One of the problems with American medical care is it has too many specialists and nobody's running the show when the patients are in the hospital. Somebody's got to put the whole picture together. When I have patients in the hospital, no matter how many specialists are on the case, I continue to follow that patient. All the specialists know that if they're going to write orders and be involved in taking care of my patients, I will review their orders. I will be the coordinating person in the health care team.
The Amy who was a nurse, even as good as I was in ICU, didn't have the ability to make decisions about patients' care the way I thought I did then. Nurses can be upset and say, "Jesus Christ, I'm the one who really knows what's going on with this patient. Half the time when the residents come in they're asking me, `What should I do in this situation,' and I'm telling them." Residents should learn as much as possible from the nurses who take care of the patients, but the nurses aren't really assuming responsibility for that patient.
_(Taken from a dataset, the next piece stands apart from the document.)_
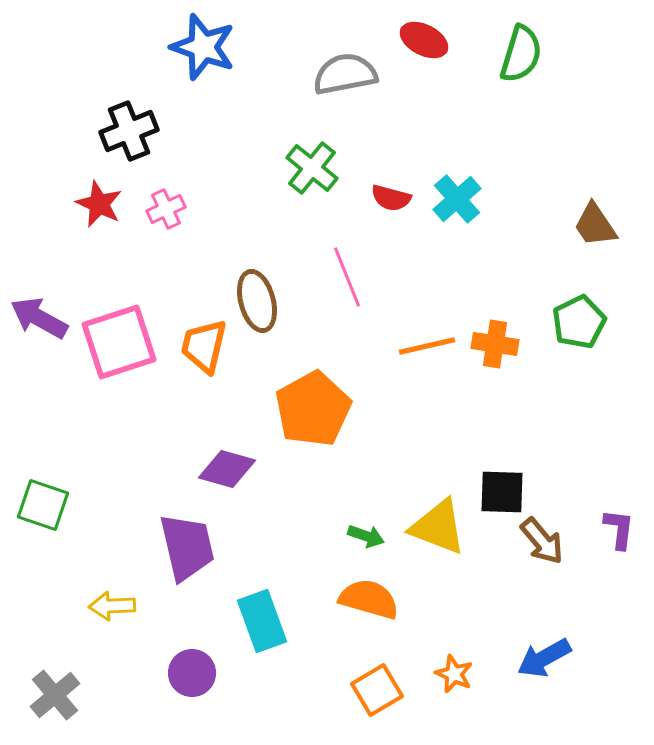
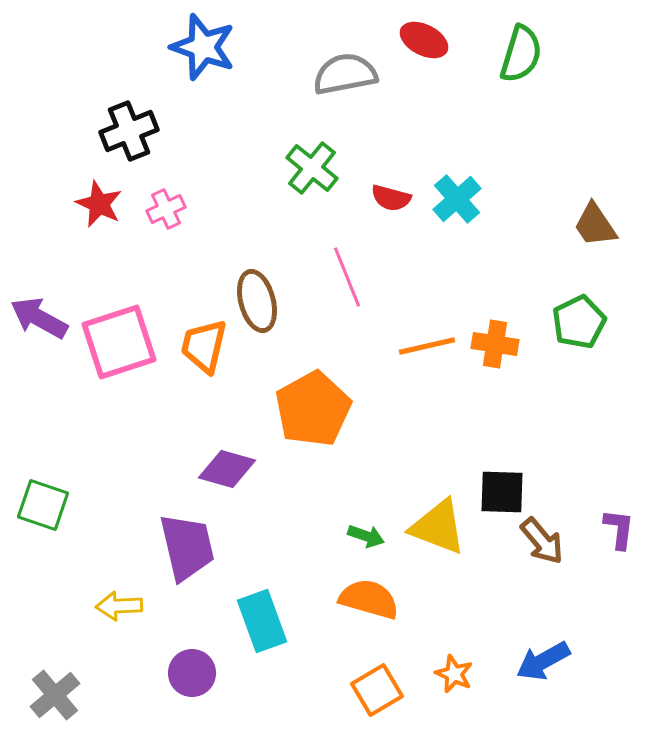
yellow arrow: moved 7 px right
blue arrow: moved 1 px left, 3 px down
Nurses aren't legally or morally or ethically the primary people the patient's family, the patients themselves, or the lawyers look to if something goes wrong with that patient's care. Now granted, if a doc does something stupid, the nurse is responsible for speaking up when the nurse disagrees. But in general our health care system is set up for doctors to be the most educated and the most responsible.
Gradually I'm integrating into the community and being a community physician. But at a recent conference it became clear to me that I'm moving further along than just private practice, which I'll continue to do, to trying to work in a leadership role in medicine.
Physicians who have a perspective of clinical medicine are being asked to provide a physician perspective at the management level of health care. I'll probably eventually end up there. I certainly have the ability to be a visionary and go beyond what I'm doing now. What I like is that I've come from the grass roots. I've come from nursing and doing that for a while, and doing primary care medicine for a while, and I'm sure I'll continue to do that because I love it so much. But I'll also try to help administer some of the delivery of health care in a compassionate and yet cost-effective and equitable way.
What I learned when I talked to a psychic is that this time around my life is about my work. I struggled for a while to decide if I was going to have a child, which is hard enough to do in a straight relationship. It's even harder in a lesbian relationship and interestingly I picked two partners, one right after the other, who were not particularly excited about the idea of raising kids.
My choice not to have children was not easily made and at times still brings tears to my eyes. I'm not saying no one should be both a mother and a physician, or a father and a physician. But having children significantly compromises what you can do. Thank God I've got a brother and a sister who share my niece and nephews with me. Even with them I don't have as much time to spend as I want to because I'm truly committed to multiple levels of being a doc, being a care provider, and being a community citizen.